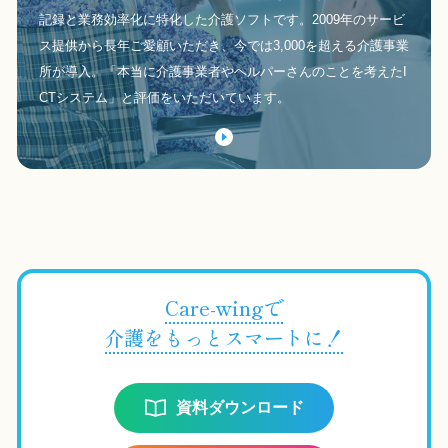
記録と業務効率化に特化した介護ソフトです。2009年のサービ
ス提供から長年ご愛顧いただき、今では3,000を超える介護事業
所が導入。「本当に介護事業者やヘルパーさんのことを考えたI
CTシステム」と評価をいただいています。
Care-wingで
介護をもっとスマートに！
資料ダウンロード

» **What this task involves**:
Every entry above should be returned exactly, with no images included.

» **Task answer**:
記録と業務効率化に特化した介護ソフトです。2009年のサービ
ス提供から長年ご愛顧いただき、今では3,000を超える介護事業
所が導入。「本当に介護事業者やヘルパーさんのことを考えたI
CTシステム」と評価をいただいています。
Care-wingで
介護をもっとスマートに！
資料ダウンロード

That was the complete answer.